New Zealand will be aware of the strategic considerations that this middle-order composition might impose on its bowling plans. Root’s No. 3 position is crucial, given his spin-handling expertise, despite limited recent game time (19 ODIs since 2019, three half-centuries). In fact, England too has been plagued by paucity of ODIs, having played only 42 since 2019.
England’s death bowling strength is evident in 2023, boasting a remarkable economy rate of 6.73 in the last 10 overs, unrivaled among Full Member nations. Mark Wood’s mid-90 mph pace will test New Zealand upfront and at the back end.
With Kane Williamson ruled out of the opening match, Tom Latham takes charge, having played 39 ODIs and amassed 1,247 runs since the 2019 World Cup. However, concerns arise about team cohesion due to limited ODI game time during this phase for key players, including Boult (15 caps).
The focus will also be on opener Devon Conway, known for his power-hitting against spin. He will be assisted by the depth of his experience in the Indian Premier League. Conway’s face-off with Livingstone will be interesting; the all-rounder’s bowling is also becoming important.

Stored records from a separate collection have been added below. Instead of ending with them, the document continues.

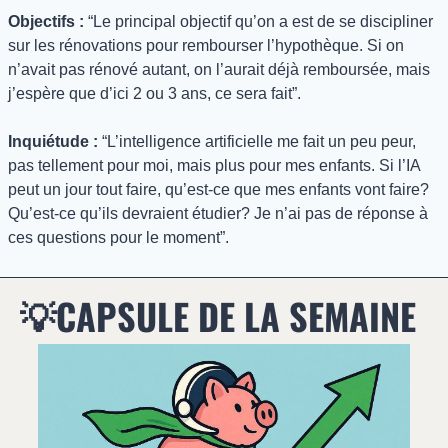
Objectifs :
 “Le principal objectif qu’on a est de se discipliner 
sur les rénovations pour rembourser l’hypothèque. Si on 
n’avait pas rénové autant, on l’aurait déjà remboursée, mais 
j’espère que d’ici 2 ou 3 ans, ce sera fait”.
Inquiétude :
 “L’intelligence artificielle me fait un peu peur, 
pas tellement pour moi, mais plus pour mes enfants. Si l’IA 
peut un jour tout faire, qu’est-ce que mes enfants vont faire? 
Qu’est-ce qu’ils devraient étudier? Je n’ai pas de réponse à 
ces questions pour le moment”.
💡
CAPSULE DE LA SEMAINE 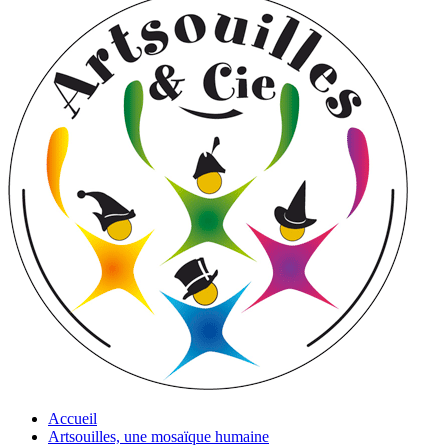
Accueil
Artsouilles, une mosaïque humaine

Everything about these two teams is full of contrast. The Englishmen, on the field, can be gregarious and extroverted, while the Black Caps are, of course, the opposite, projecting humility to the point of insecurity.
“Kiwis fly under the radar a little bit and go about our business in the way that we want to. Every team has a different brand that they like to play in, a style that they like to play in, and we have ours,” Latham told the media on match eve.
And yet, these two antitheses collided four years ago in cricket’s answer to cold fusion—the 2019 ODI World Cup final at Lord’s, which felt like the match that the format needed at the time.
If Thursday night is anywhere close to as thrilling as July 14, then the average spectator would have had value for money. Anything less would perhaps be a dereliction of the euphoria that this rivalry has laid on.